Alex Karp, CEO of Palantir Technologies
Alex Karp is the CEO who has transformed secretive CIA-backed data analytics company Palantir Technologies into a $20 billion Silicon Valley giant.
Alex Karp sought out by Palantir
Alex Karp is the CEO of CIA-backed data analytics company Palantir Technologies who has a reputation for being somewhat unconventional. As a former money manager with a Ph.D. in Neoclassical Social Theory who has called wealth “culturally corrosive”, it’s no surprise.
He originally trained in law, graduating from Stanford University. But with no desire to continue in the field, he instead chose to explore philosophy, taking a place at the University of Frankfurt to study under Jurgen Habermas, a prominent 20th century philosopher. Shortly after gaining his doctorate, Karp then received an inheritance from his grandfather, which he started to invest. And after a few successes, high-net-worth individuals were coming to him to do the same with their money. He formed London-based Caedmon Group for his money managing activities.
It was this combination of high intellect, philosophical grounding, and moneyed connections that saw Palantir seek him out for the position of CEO in 2004, despite his having no technical experience.
Using big data against terrorism
Palantir had been founded earlier that year by Peter Thiel, a co-founder of PayPal and a classmate of Karp’s from Stanford. Thiel reportedly chose the company’s name from the Palantiri seeing stones featured in J.R.R. Tolkien’s The Lord of the Rings, spherical stones that allow the holder to see across vast distances in Middle Earth and beyond. And this was the concept that Thiel wanted to sell in a post-9/11 environment, using the fraud-recognition software he had designed for PayPal to stop terrorism.
Thiel founded Palantir alongside Stephen Cohen, a Stanford computer science graduate who had worked at Thiel’s investment management and hedge fund Clarium Capital, Joe Lonsdale, who was a PayPal intern and another Stanford computer science student, and Nathan Gettings, a PayPal engineer. A big data company, Palantir specialises in data analytics software that can mine massive data sets to find patterns, whether for intelligence, defence, law enforcement, or business applications.
Backed by the CIA
In its early days, Palantir was known as a secretive company. An early investment from the CIA’s investment arm In-Q-Tel added to the suspicion (but perhaps also to the allure). Original clients included the NSA, the FBI, the CIA, and other US counterterrorism and military agencies, for whom the Palantir engineers sift through vast quantities of data sets looking for signs of terrorism, disease outbreak, or human trafficking, allowing its clients to make otherwise invisible connections. The Marines reportedly used Palantir’s skills in Afghanistan for forensic analysis of roadside bombs and predicting ambushes. Palantir deals with some of the world’s most sensitive data.

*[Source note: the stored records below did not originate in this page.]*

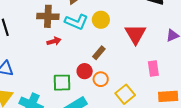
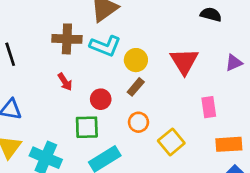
yellow circle: (101, 20) -> (136, 60), moved
red arrow: (54, 41) -> (65, 82), moved, turned 72
red circle: (85, 71) -> (101, 99), moved

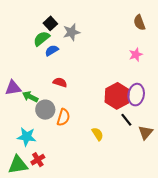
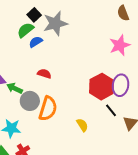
gray star: (71, 32) -> (55, 23), size x1.4
pink star: (136, 55) -> (120, 45), size x1.5
orange semicircle: (63, 117) -> (48, 109), size x1.4

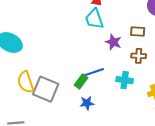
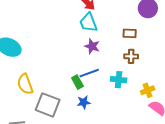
purple star: (113, 42) -> (92, 46), moved
green rectangle: (81, 81) -> (77, 82), turned -64
gray square: (46, 89) -> (48, 105), moved

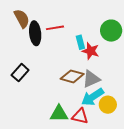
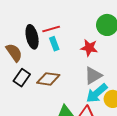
brown semicircle: (22, 19) -> (14, 53), moved
cyan rectangle: (80, 42) -> (54, 44), moved
brown diamond: (72, 76) -> (48, 79), moved

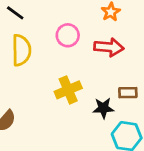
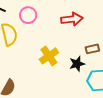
pink circle: (68, 35) -> (28, 15), moved

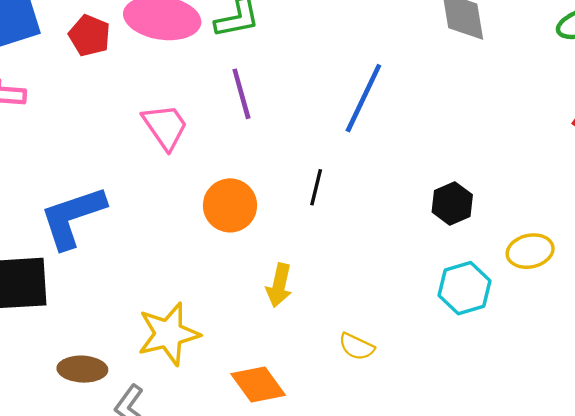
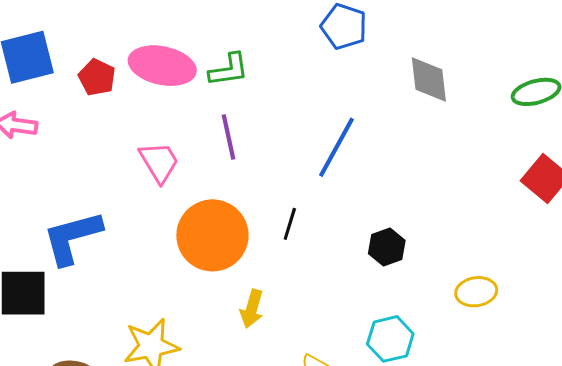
black hexagon: (452, 203) -> (387, 247), moved
orange circle: (230, 205) -> (212, 235), size x1.5
cyan hexagon: (465, 288) -> (390, 339), moved

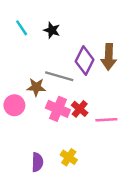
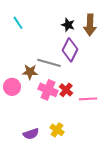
black star: (52, 30) -> (68, 25), moved
brown arrow: (109, 57) -> (90, 25), moved
purple semicircle: (37, 162) -> (31, 134), turned 70

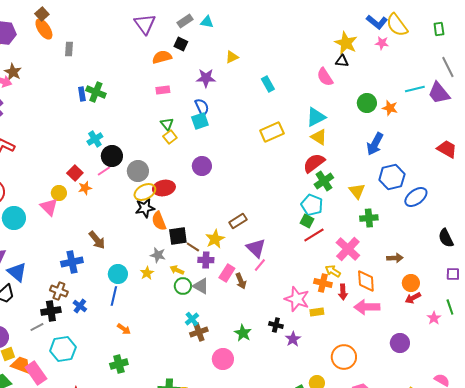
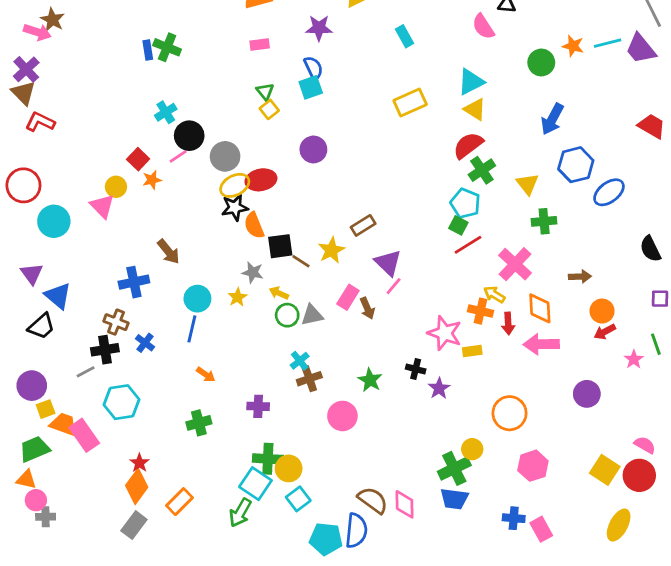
orange star: (390, 108) -> (573, 46), moved
purple cross: (206, 260) -> (258, 406), moved
gray triangle: (201, 286) -> (312, 315), turned -42

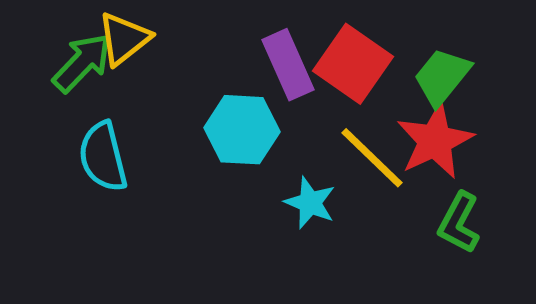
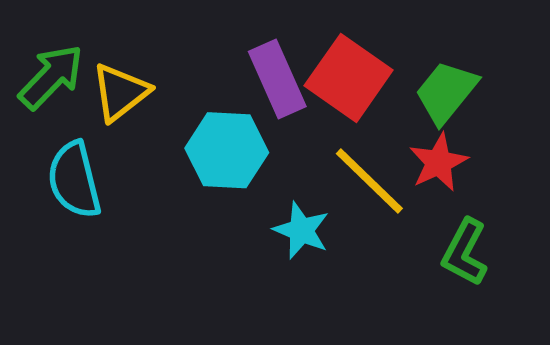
yellow triangle: (124, 39) -> (120, 92), moved
red star: (435, 141) -> (438, 162), size x0.7

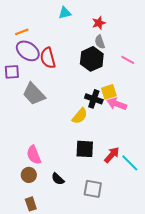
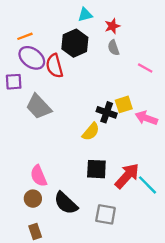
cyan triangle: (65, 13) -> (85, 15), moved
black hexagon: (92, 59) -> (75, 43), moved
pink arrow: (117, 104) -> (146, 118), moved
red arrow: (112, 155) -> (127, 176), size x1.4
black semicircle: (58, 179) -> (66, 203), size x1.6

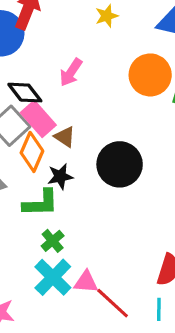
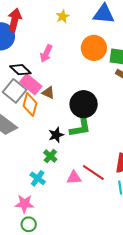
black star: (60, 176) -> (56, 135), moved
green L-shape: (41, 203) -> (80, 128), moved
cyan cross: (53, 277) -> (38, 178), moved, size x0.7
red line: (113, 303) -> (93, 173), moved

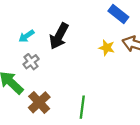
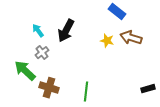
cyan arrow: (26, 36) -> (38, 31), turned 88
brown cross: (39, 102) -> (49, 88), turned -30

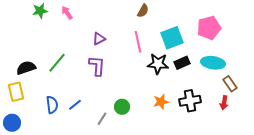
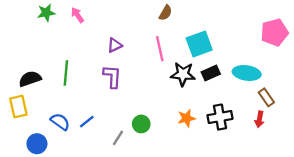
pink pentagon: (209, 28) -> (274, 32), moved
green line: (57, 63) -> (66, 73), turned -35
blue semicircle: (52, 105) -> (60, 122), turned -48
blue circle: (12, 123) -> (37, 144), moved

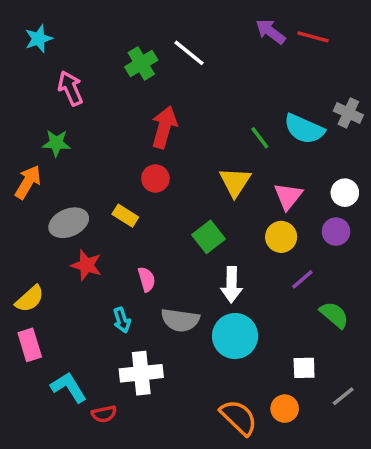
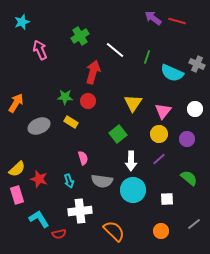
white line: (189, 53) -> (115, 50), moved
green line: (260, 138) -> (147, 57), moved, turned 56
green star: (56, 143) -> (65, 97), moved
purple circle: (336, 232) -> (187, 139), moved
red star: (86, 265) -> (39, 179), moved
purple line: (302, 279) -> (159, 159), moved
white square: (304, 368) -> (167, 199), moved
orange semicircle: (239, 417) -> (114, 231), moved

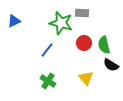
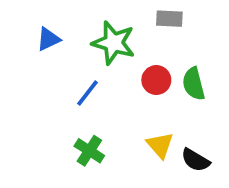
gray rectangle: (82, 13) -> (169, 19), moved
blue triangle: (14, 21) -> (48, 39), moved
black semicircle: (111, 65) -> (195, 160), moved

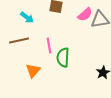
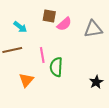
pink semicircle: (85, 14) -> (64, 24), moved

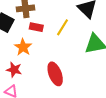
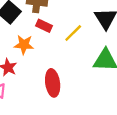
orange star: (23, 47) -> (24, 45), turned 30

In 2010 a Palantir customer at the New York Police Department referred the company to JPMorgan, which would become its first commercial customer and mark the beginning of Palantir’s ascent into a Silicon Valley giant. The company has now added the world’s biggest hedge funds, banks, pharmaceutical companies, and corporations to its list of clients, engaging in anything from analysing drug data, to spotting signs of hacking or distressed mortgages.
A $20 billion valuation
Private-sector work now accounts for close to 60% of the company’s revenue, a figure which is estimated to total $450 million this year. And as its client base has expanded, so too has its valuation. In early 2014 Palantir raised funds at a $9 billion valuation. By November that year the company was valued at $15 billion. And by July 2015, Palantir was reportedly raising at a valuation of $20 billion
But Palantir also works in a field where it, understandably, comes under scrutiny from pretty much every angle. In 2011 a Palantir engineer was discovered to have agreed to help with a WikiLeaks threat to reveal documents from the Bank of America, adding some uncertainty in the eyes of clients. And pressure from the public has also mounted, especially in the wake of the NSA snooping revelations and the rising state of concern regarding the amount of data intelligence communities around the world can access and store. Within Palantir, Karp is known as the company’s “conscience”, making the responsible and hard decisions that need to be made. And that is probably why an unconventional philosopher was chosen for the job.